(Collected data)
══════════

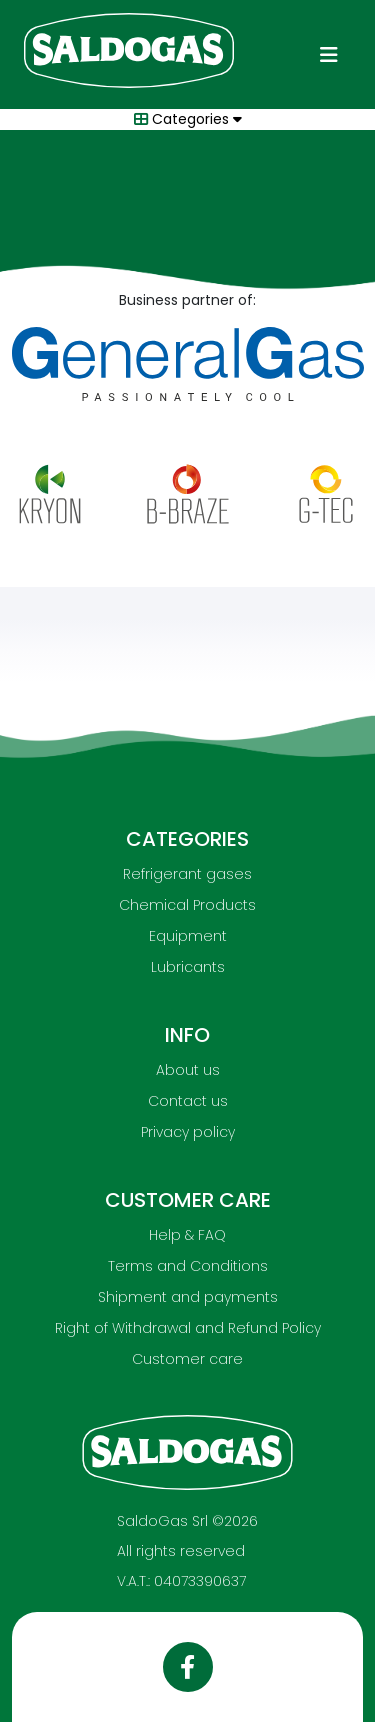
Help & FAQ (187, 1235)
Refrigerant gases (187, 874)
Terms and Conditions (188, 1266)
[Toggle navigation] (329, 55)
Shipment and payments (188, 1297)
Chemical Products (187, 905)
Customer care (187, 1359)
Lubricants (188, 967)
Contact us (188, 1101)
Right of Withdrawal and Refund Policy (188, 1328)
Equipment (188, 936)
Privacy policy (188, 1132)
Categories (183, 119)
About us (188, 1070)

══════════

The reply should repeat the data in full, exactly as given, and contain no pictures.

◆ Solution:
Help & FAQ (187, 1235)
Refrigerant gases (187, 874)
Terms and Conditions (188, 1266)
[Toggle navigation] (329, 55)
Shipment and payments (188, 1297)
Chemical Products (187, 905)
Customer care (187, 1359)
Lubricants (188, 967)
Contact us (188, 1101)
Right of Withdrawal and Refund Policy (188, 1328)
Equipment (188, 936)
Privacy policy (188, 1132)
Categories (183, 119)
About us (188, 1070)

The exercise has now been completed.